À ce titre d’ailleurs, il y a lieu de souligner que les rares activités tenues jusque-là sont celles prévues dans les salles sécurisées du chef-lieu de wilaya à l’exemple de la maison de la culture Mouloud-Mammeri, le théâtre Kateb-Yacine ou la cinémathèque le Mondial. Les candidats de la liste “Hisn El Matin” qui ont tenté d’animer une rencontre mercredi dernier à la maison de jeunes des Ouacifs ont eu à le vérifier à leurs dépens. 

Les quelques citoyens présents sur les lieux, les ont priés de quitter les lieux, comme le montre une vidéo qui a fait le buzz sur la Toile. Même les chefs des partis politiques représentés par des listes localement ont pratiquement boudé la wilaya de Tizi Ouzou. Seul le président du parti El-Islah s’est rendu dans la capitale du Djurdjura où il a animé une rencontre, à la Maison de la culture, devant ses candidats et quelques journalistes. Le meeting prévu par Soufiane Djilali, de Jil Jadid, le 27 mai dernier dans la ville des Genêts, a été annulé à la dernière minute. Certains candidats ont carrément choisi de s’éclipser pour ne pas avoir à subir les foudres des partisans du rejet de l’élection. 

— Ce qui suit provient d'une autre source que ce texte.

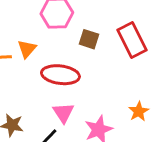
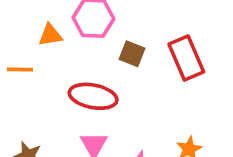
orange triangle: (27, 49) -> (50, 35), moved, turned 36

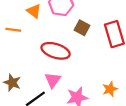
orange triangle: (50, 35) -> (34, 11), turned 40

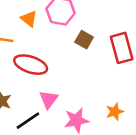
red ellipse: (56, 51) -> (31, 65), moved

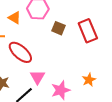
red ellipse: (31, 65) -> (20, 52), turned 30

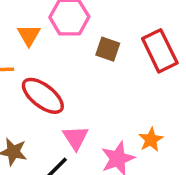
orange triangle: (15, 18) -> (29, 35), turned 32
orange star: (89, 80) -> (151, 140), moved

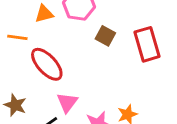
orange triangle: (29, 35) -> (44, 14), turned 36

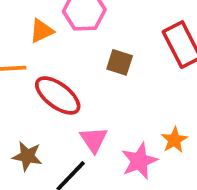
brown square: (105, 36) -> (120, 62), moved

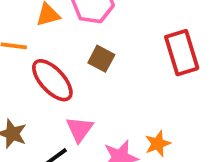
brown square: (120, 62) -> (101, 59), moved

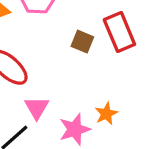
brown square: (101, 59) -> (82, 42), moved

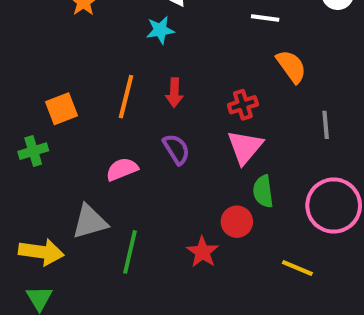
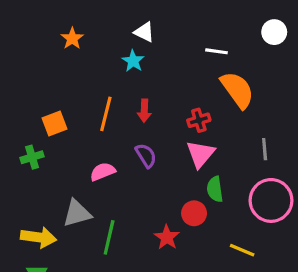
cyan star: (160, 30) -> (133, 61), turned -30
orange semicircle: (291, 66) -> (237, 90), size x1.4
gray line: (326, 125) -> (265, 149), moved

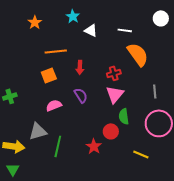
white triangle: (144, 32) -> (91, 30), moved
cyan star: (133, 61) -> (73, 16), moved
orange line: (106, 114) -> (56, 51), moved, turned 70
orange square: (55, 123) -> (49, 75), moved

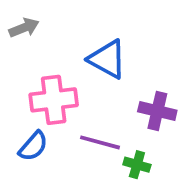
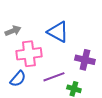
gray arrow: (24, 28) -> (13, 31), moved
purple line: (100, 142) -> (54, 77), turned -35

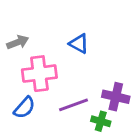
blue triangle: (58, 32) -> (79, 44), size x0.7
purple cross: (85, 60) -> (116, 97), moved

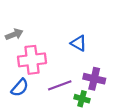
blue triangle: (79, 44) -> (79, 43), moved

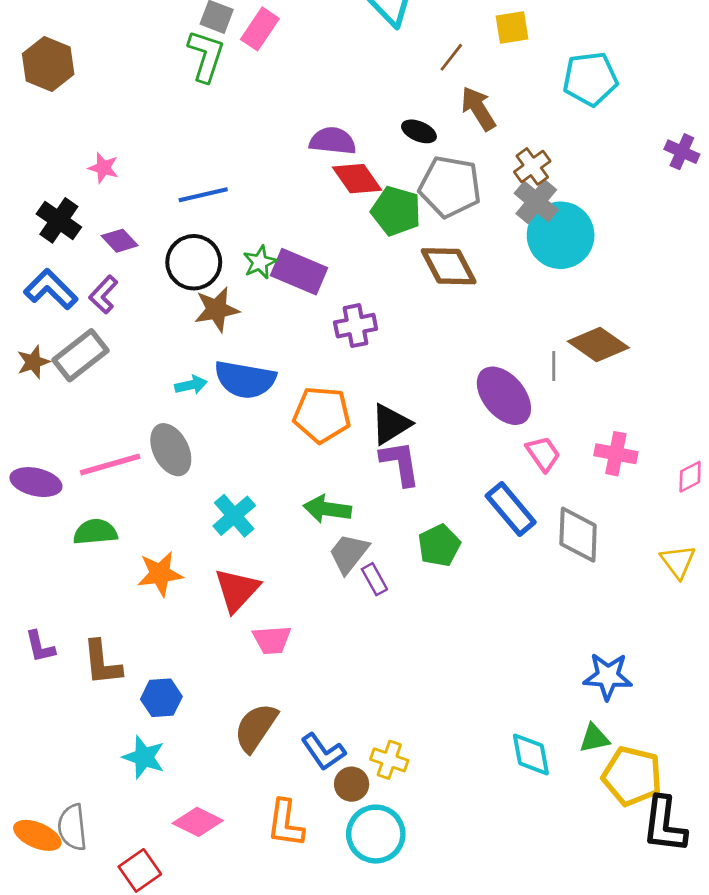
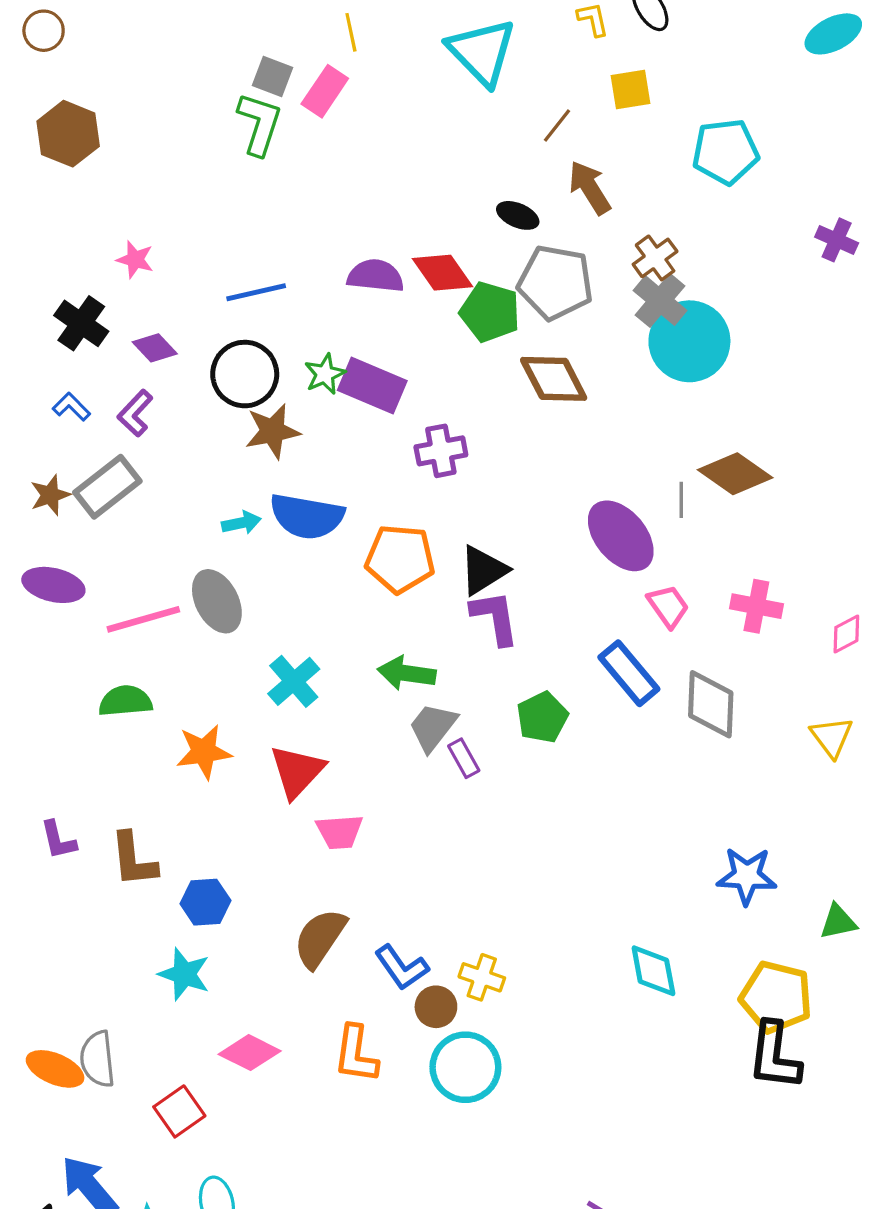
purple semicircle: (333, 141) -> (375, 276), moved
blue L-shape: (51, 289) -> (71, 407), size x0.6
purple ellipse: (36, 482) -> (53, 585), moved
green triangle: (594, 738) -> (838, 922), moved
black L-shape: (664, 825) -> (774, 1056), moved

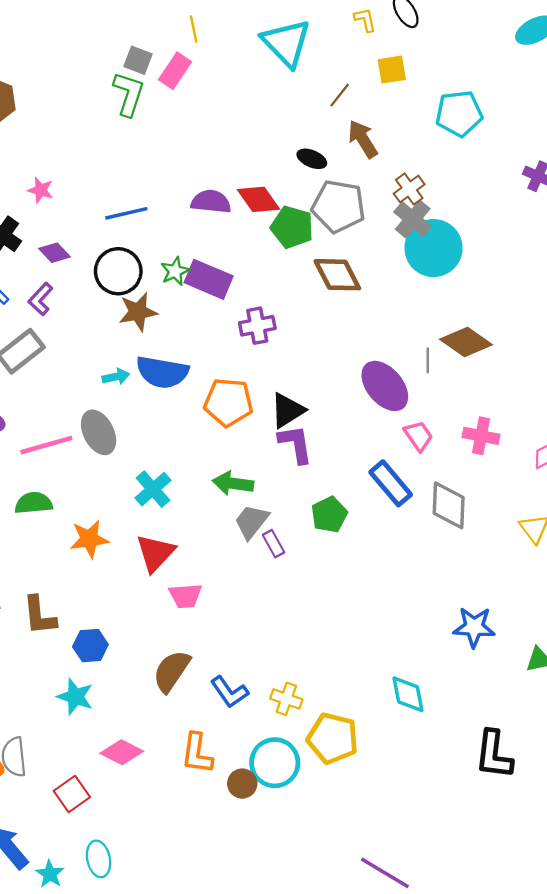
yellow pentagon: (776, 997) -> (333, 738), moved
brown circle: (436, 1007) -> (242, 784), moved

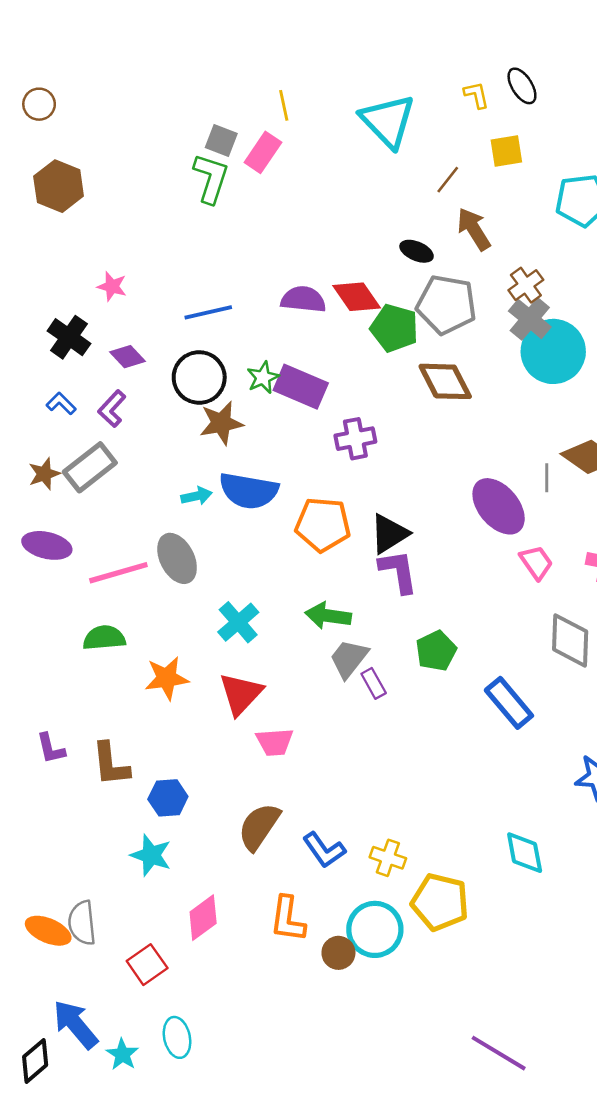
blue rectangle: (391, 483) -> (509, 703), moved
pink diamond: (122, 752) -> (203, 918), turned -63

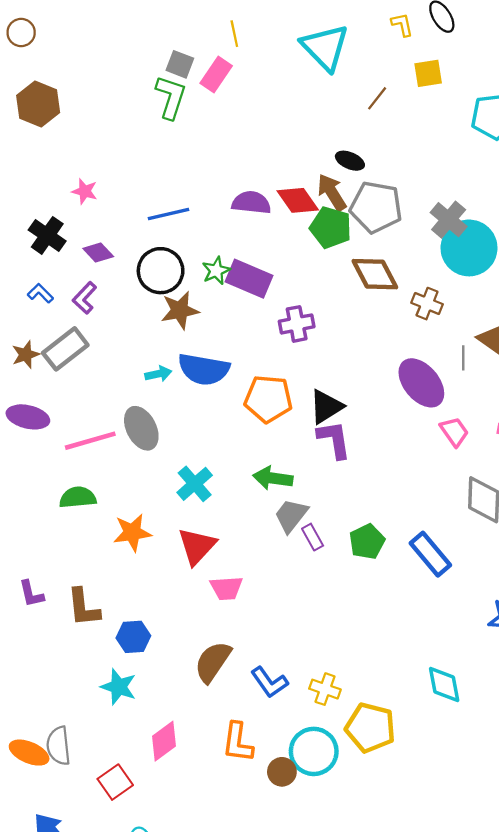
brown arrow: (474, 229) -> (332, 192), moved
brown cross: (526, 285) -> (427, 304), moved, turned -32
green pentagon: (436, 651) -> (367, 542), moved

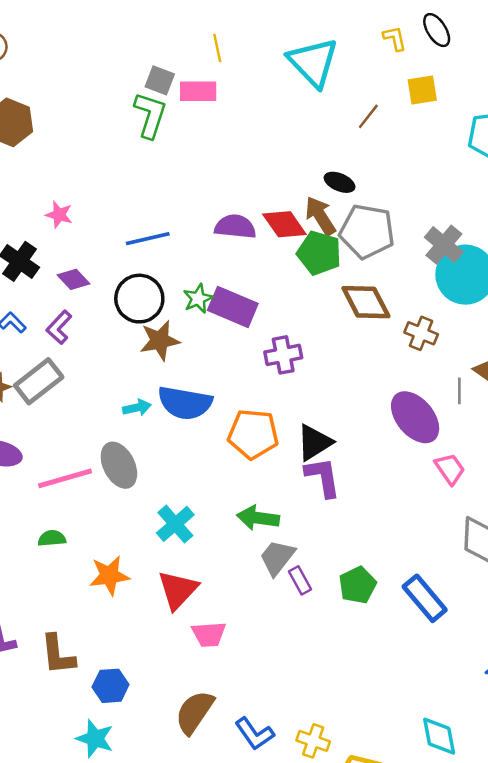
pink rectangle: (216, 74) -> (198, 91), turned 56
green semicircle: (78, 497) -> (52, 538), size x0.7

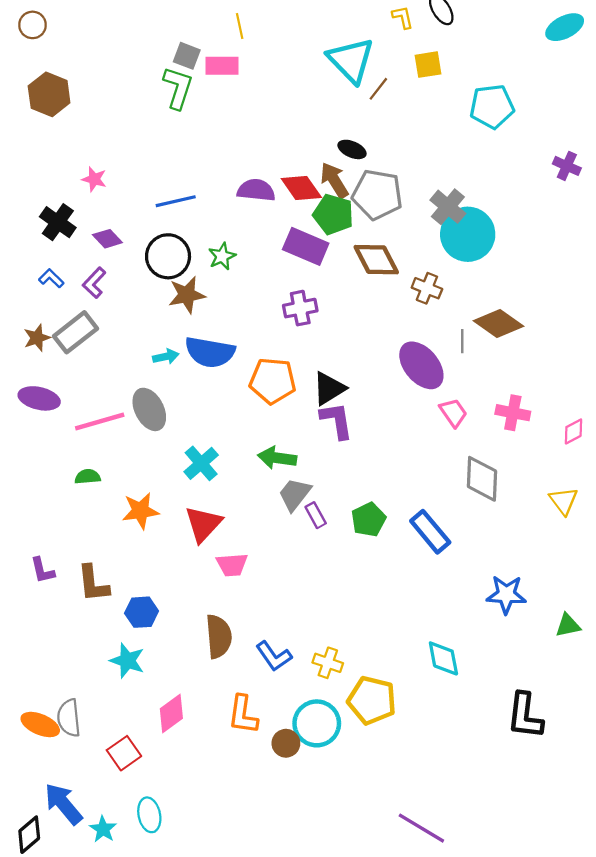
cyan triangle: (313, 62) -> (351, 60), moved
purple rectangle: (233, 307) -> (306, 246), moved
brown semicircle: (194, 712) -> (219, 636), turned 141

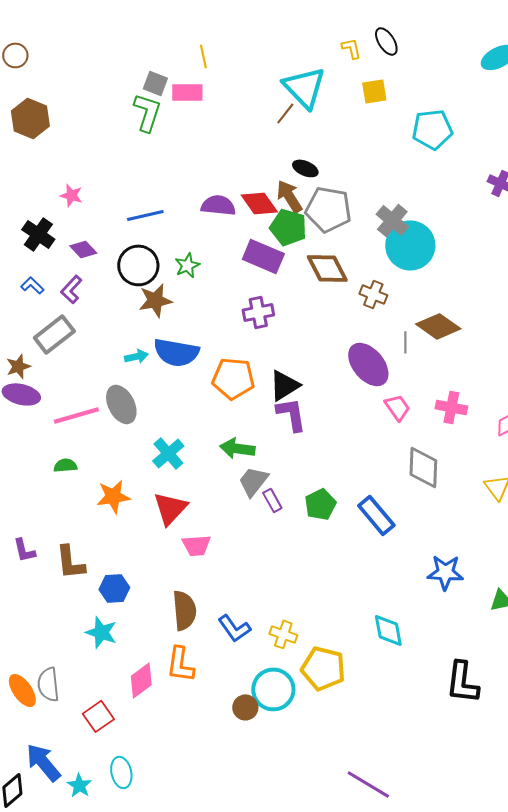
brown line: (378, 89) -> (285, 113), moved
brown star: (37, 338) -> (18, 366), moved
orange L-shape: (243, 715) -> (180, 664), moved
orange ellipse: (40, 725) -> (22, 690), turned 32

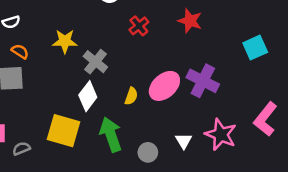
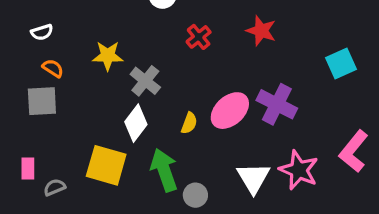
white triangle: (184, 141) -> (253, 178), size x1.6
gray circle: (148, 152) -> (195, 195), moved

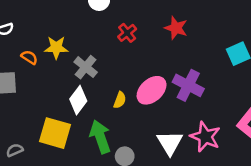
orange semicircle: (53, 68) -> (29, 57), moved

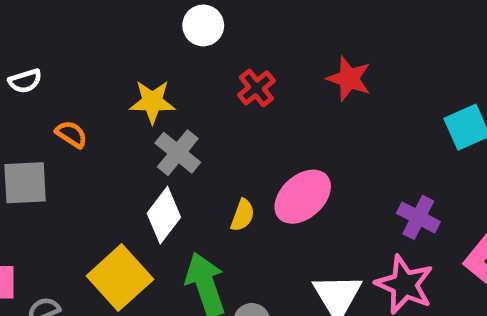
yellow star: (56, 48) -> (152, 102), moved
purple cross: (188, 85) -> (418, 217), moved, size x0.7
yellow square: (55, 133) -> (120, 278), turned 32

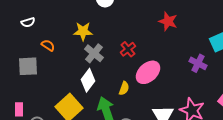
red cross: (256, 88) -> (128, 49), moved
yellow semicircle: (243, 215) -> (124, 88), moved
purple cross: (418, 217) -> (198, 63), moved

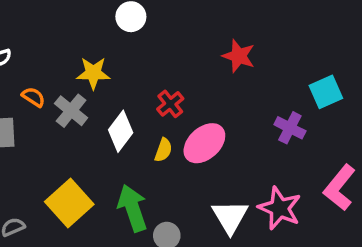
gray cross: (94, 53) -> (71, 111), moved
white diamond: (88, 80) -> (121, 131), moved
yellow semicircle: (124, 88) -> (163, 150), moved

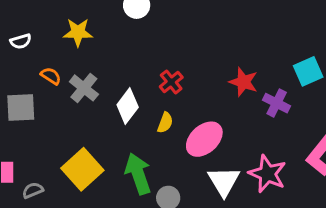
red star: (239, 56) -> (243, 82), moved
yellow star: (93, 73) -> (78, 32), moved
pink ellipse: (204, 143) -> (204, 139), moved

Les plus audacieux optent plutôt pour quelques furtives sorties de proximité où ils sont accueillis généralement par des amis ou des membres de leurs familles. Même sur les réseaux sociaux, très peu de candidats osent l’aventure au risque de se prendre un torrent de critiques virant parfois à l’insulte. C’est la double épreuve pour les candidats qui ont choisi de braver l’hostilité quasi générale qui règne dans cette région de Kabylie où les élections en général, et les législatives en particulier suscitent le rejet depuis déjà belle lurette, et a fortiori lorsque les partis à fort ancrage n’y participent pas. 

Ainsi, les créneaux horaires officiels accordés sur les médias lourds sont devenus les rares espaces d’expression dont disposent les candidats pour au moins se faire connaître. Une tâche visiblement ardue, car faute de présence sur le terrain, le citoyen a toutes les peines à distinguer entre les noms des partis en lice et tous ces candidats qui s’en remettent beaucoup plus au destin pour être choisis parmi les 11 qui obtiendront leur place au soleil.

Il faut dire que même l’Autorité nationale indépendante des élections est restée quasi muette et ne communique même pas, sinon très rarement, même avec la presse. De sa composante, à l’exception de son président, le très peu prolixe, Youcef Gabi, le reste de ses membres demeure inconnu du grand public.